2.) In the past, James has admitted that he is a difficult player to bench — not just because his performance is still consistently among the best in the league, but also because… well, he just wants to play.

So, just days into the season and amid concerns over the state of James’ back — the ailing back that had required an anti-inflamatory injection last season and received another one in the middle of the preseason that kept James on the shelf for two weeks before the season tipped off — when James was asked how many games he intended to play this season he said “82” — meaning he would not miss a single game — even though no one really believed him.

He was eventually held out of the team’s game against the Heat in Miami following a string of heavy-minute games that included playing 44 minutes in an overtime loss to Anthony Davis and the Pelicans in New Orleans. But when he came back the next game and played 40 minutes, leading a spirited second half comeback in a home win against the Portland Trailblazers, the national media debate was not about the performance put on by James and the Cavs. It was, again, about his minutes.

3.) The national harp on his minutes has clearly irritated James, who came out on Sunday to clarify something: LeBron James is not a low-minutes player.

James said:

“I look at it like if I was hurting my team by playing big minutes then take me out. Sit me down and then it should be a conversation. I’ve never in my career played high minutes and hurt my team, so I don’t see why it’s such big difference or a big deal now. It’s just something to talk about because there’s nothing else to talk to me about besides minutes.”

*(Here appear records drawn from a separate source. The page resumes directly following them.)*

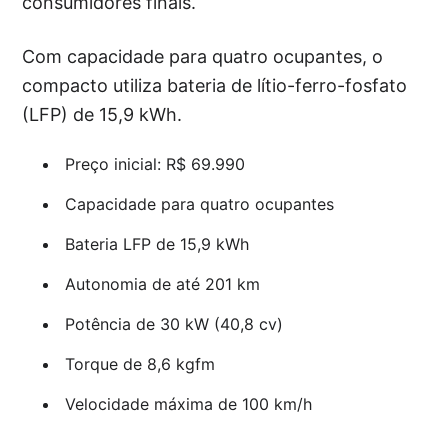
consumidores finais.
Com capacidade para quatro ocupantes, o
compacto utiliza bateria de lítio-ferro-fosfato
(LFP) de 15,9 kWh.
Preço inicial: R$ 69.990
Capacidade para quatro ocupantes
Bateria LFP de 15,9 kWh
Autonomia de até 201 km
Potência de 30 kW (40,8 cv)
Torque de 8,6 kgfm
Velocidade máxima de 100 km/h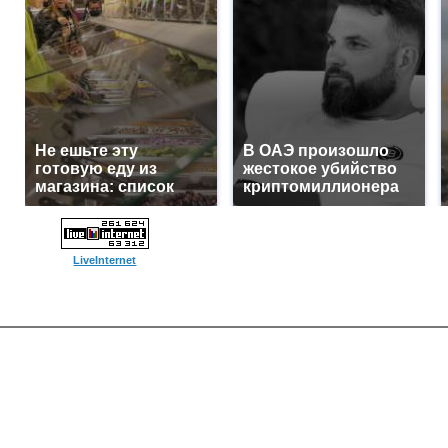
Не ешьте эту
В ОАЭ произошло
готовую еду из
жестокое убийство
магазина: список
криптомиллионера
LiveInternet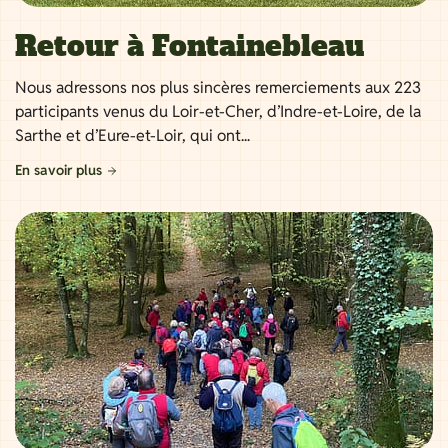
Retour à Fontainebleau
Nous adressons nos plus sincères remerciements aux 223
participants venus du Loir-et-Cher, d’Indre-et-Loire, de la
Sarthe et d’Eure-et-Loir, qui ont...
En savoir plus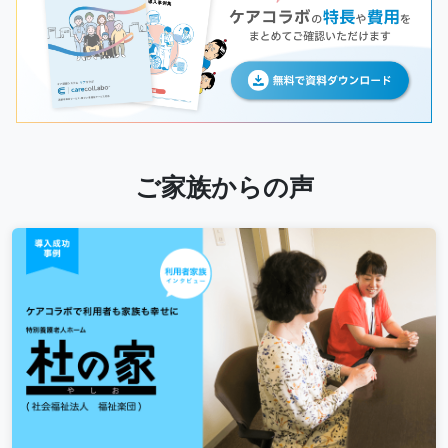
ご家族からの声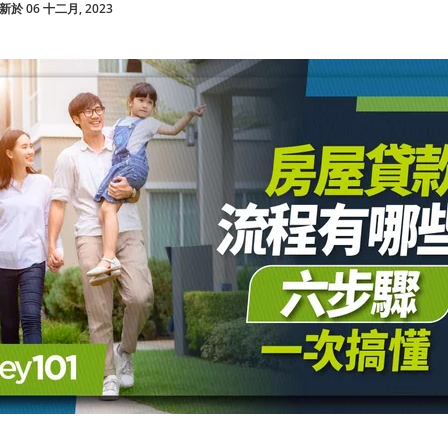
於 06 十二月, 2023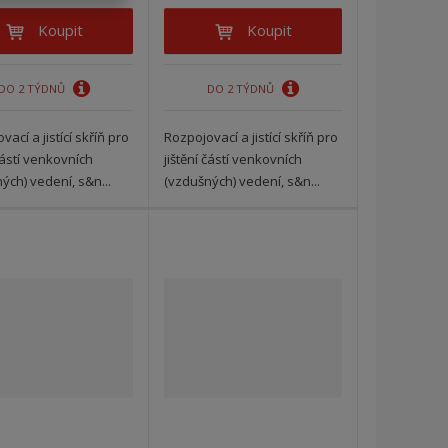
Koupit
Koupit
DO 2 TÝDNŮ
DO 2 TÝDNŮ
ací a jistící skříň pro
Rozpojovací a jistící skříň pro
 částí venkovních
jištění částí venkovních
ých) vedení, s&n...
(vzdušných) vedení, s&n...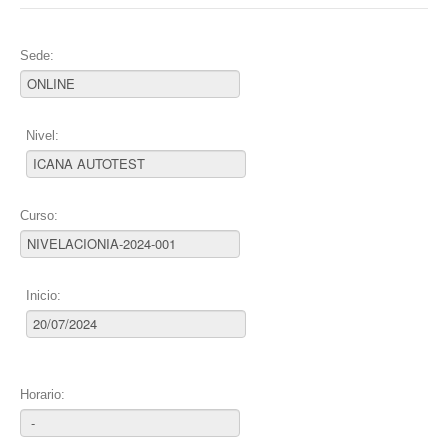
Sede:
Nivel:
Curso:
Inicio:
Horario: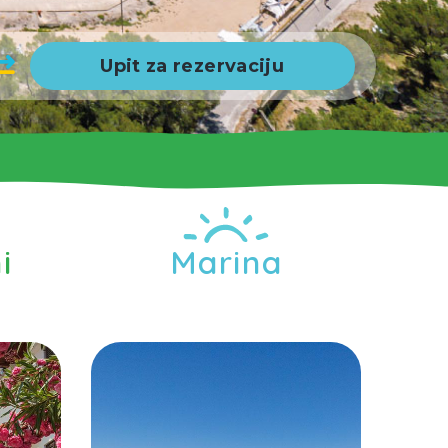
Upit za rezervaciju
i
Marina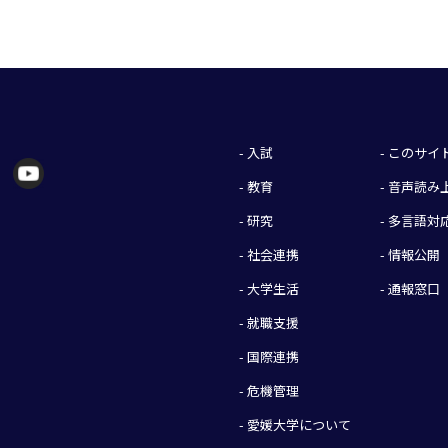
- 入試
- このサ
- 教育
- 音声読
- 研究
- 多言語対
- 社会連携
- 情報公開
- 大学生活
- 通報窓口
- 就職支援
- 国際連携
- 危機管理
- 愛媛大学について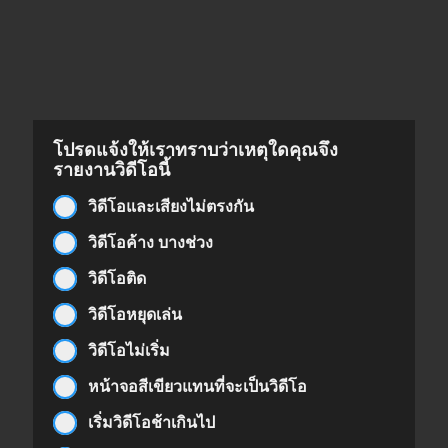
โปรดแจ้งให้เราทราบว่าเหตุใดคุณจึง
รายงานวิดีโอนี้
วิดีโอและเสียงไม่ตรงกัน
วิดีโอค้าง บางช่วง
วิดีโอติด
วิดีโอหยุดเล่น
วิดีโอไม่เริ่ม
หน้าจอสีเขียวแทนที่จะเป็นวิดีโอ
เริ่มวิดีโอช้าเกินไป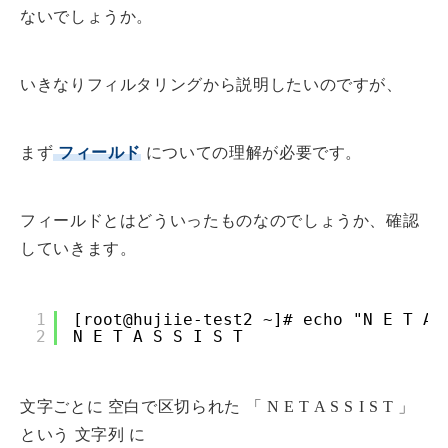
ないでしょうか。
いきなりフィルタリングから説明したいのですが、
まず
フィールド
についての理解が必要です。
フィールドとはどういったものなのでしょうか、確認
していきます。
1
[root@hujiie-test2 ~]# echo "N E T A 
2
N E T A S S I S T
文字ごとに 空白で区切られた 「 N E T A S S I S T 」
という 文字列 に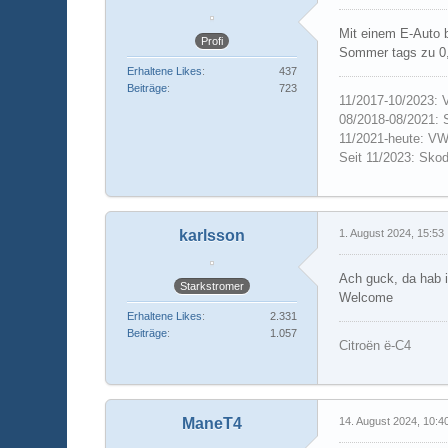
Mit einem E-Auto b
Profi
Sommer tags zu 0,
Erhaltene Likes
437
Beiträge
723
11/2017-10/2023: V
08/2018-08/2021: 
11/2021-heute: VW
Seit 11/2023: Sko
karlsson
1. August 2024, 15:53
Ach guck, da hab i
Starkstromer
Welcome
Erhaltene Likes
2.331
Beiträge
1.057
Citroën ë-C4
ManeT4
14. August 2024, 10:4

While most people expected James and the Cavs to play the long game this season — managing player minutes and making sure that everyone was rested and ready come playoff time — James has wanted to win ballgames. He hasn’t been content with the fact that the team would be excused if they dropped some games here and there while they waited for the return of their injured starting backcourt. He looked west, saw the Golden State Warriors winning 24 of their first 25 games, and wanted more out of his team. He wanted them to be the same kind of buzz saw that the Warriors were. More than that, he wanted his teammates to want that too and so he rode them — and himself — hard… perhaps, too hard.

4.)  James is currently averaging 36.8 minutes per game, just off his career low of 36.1 per game he played last year. James has had to play a little bit more early this season because his team wasn’t healthy. So, it’s reasonable to predict that re-inserting Iman Shumpert and, particularly, Kyrie Irving into the rotation should make the King’s job, on most nights, at least a minute or two easier.

Even a slight decrease would put him in the same ballpark as fellow 2003 draftee Chris Bosh who played 35 minutes a game last year and is still at 33 minutes a game… and that’s after he was diagnosed with a blood clot in his lungs that cut his 2014-15 season short.  Even Tim Duncan, the gold standard of career minutes management, played 34 minutes a game in his age 31 season. So, it’s not like James is being run into the ground.

Besides, so far this year, James has looked to be in superb shape. After the first week of the season, he’s been as spry as at any point last year and has shown no lingering effects of the back troubles that warranted the preseason injection or the knee problems that also nagged at him last season. LeBron James has yet to suffer a significant career-altering injury, but people are still insisting that he play less.

They’re insisting that, of course, because they want to continue to watch James play basketball for as long as possible. And it’s not just Cavs fans; every sports fan should want to see that. That’s understandable.

James, however, isn’t going to turn into Duncan. They are two individuals who play the game differently and whose bodies will respond differently to the stress playing rigorous professional basketball puts on them. At the end of the day, both men will have played the roles they wanted to play and no two careers or bodies are the same.

So, if James wants to play… who are we to say he shouldn’t?